B——m, in the West of Ireland, Sept. 5, 1828.
Dear Julia,
You make me laugh by your gratitude for my diligence in writing. Are you not aware that I can have no greater enjoyment? I have hardly written a word before I feel myself at home, and new comfort and courage are infused into my heart.
Do you remember the young parson at Bray? Though he converted the God of Mercy into the greatest of all tyrants, he himself is a very good-hearted fellow ‘qui n’y entend pas malice.’ He gave me such a hearty invitation to accompany him to his father’s house in Connaught,—who, as he assured me, was no less hospitable than rich,—that I consented, ‘et m’y voilà!’ This wild part of Ireland, seldom visited by natives, never by foreigners, has such a bad name, that there is a proverb—‘Go to hell and Connaught!’ It was therefore a matter worthy of deliberation; but what deters others often attracts me;—such situations too I have often found the richest in amusement. The present promises me this in abundance, at least so far as novelty and strangeness go.
Yesterday evening after dinner we left the metropolis in my carriage. We had just a hundred-and-one miles to go. In England this is soon accomplished; here things are very differently managed, and it took us four-and-twenty hours.

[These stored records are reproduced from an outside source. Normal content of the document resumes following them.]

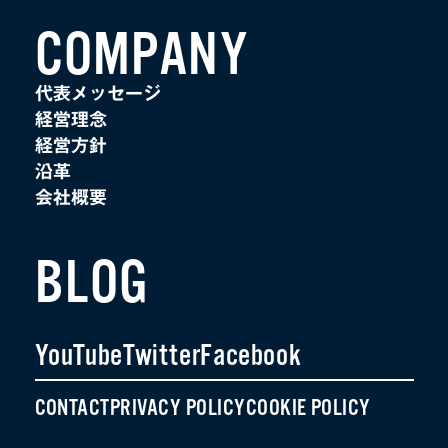
COMPANY
代表メッセージ
経営理念
経営方針
沿革
会社概要
BLOG
YouTube
Twitter
Facebook
CONTACT
PRIVACY POLICY
COOKIE POLICY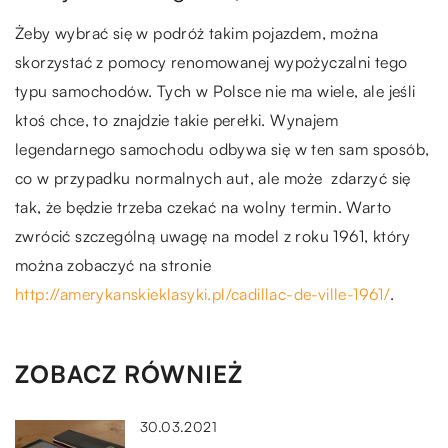
Żeby wybrać się w podróż takim pojazdem, można
skorzystać z pomocy renomowanej wypożyczalni tego
typu samochodów. Tych w Polsce nie ma wiele, ale jeśli
ktoś chce, to znajdzie takie perełki. Wynajem
legendarnego samochodu odbywa się w ten sam sposób,
co w przypadku normalnych aut, ale może zdarzyć się
tak, że będzie trzeba czekać na wolny termin. Warto
zwrócić szczególną uwagę na model z roku 1961, który
można zobaczyć na stronie
http://amerykanskieklasyki.pl/cadillac-de-ville-1961/
.
ZOBACZ RÓWNIEŻ
30.03.2021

The scenery is strikingly like the Wendish districts of Lower Lusatia, whither my unlucky stars once drove me; except that there are thick woods, while here, with the exception of a few arid furs, they appear only to have been. Boundless plains are covered with bog and turf; the oakwood, thousands of years old, which is found sometimes at a great depth, fetches a high price for decorative furniture; snuff-boxes and ladies’ ornaments are likewise made of it. The other part of the soil is sandy or wet: the dry lands are meagre and barren; but on the other hand the bog cultivation, which is admirably understood, is very successful. The bog is first levelled, the projecting part being cut into squares of turf, and the soil then burnt and sown with corn. All the bogs appear to be remarkably deep: the principal crops are buckwheat, potatoes, and oats. The cabins of the inhabitants are beyond description wretched, and the appearance of all the flat country extremely poor, till you approach my friend’s estate, where Nature becomes more smiling; and blue hills, the scene of many a wondrous tale, peep above the horizon.
My host, Captain W——, is one of the ‘Notables’ of his county, but his house is not better than that of a German nobleman of moderate estate. English elegance and English luxury are not to be thought of; wax lights are unknown; port and sherry, but above all ‘whiskey-punch,’ are the only beverages: the coffee is detestable; but the food excellent, nutritious, and plentiful. The house is not over-clean; the small establishment very respectable from length of service, zeal and attachment, but of a somewhat unwashed and boorish appearance.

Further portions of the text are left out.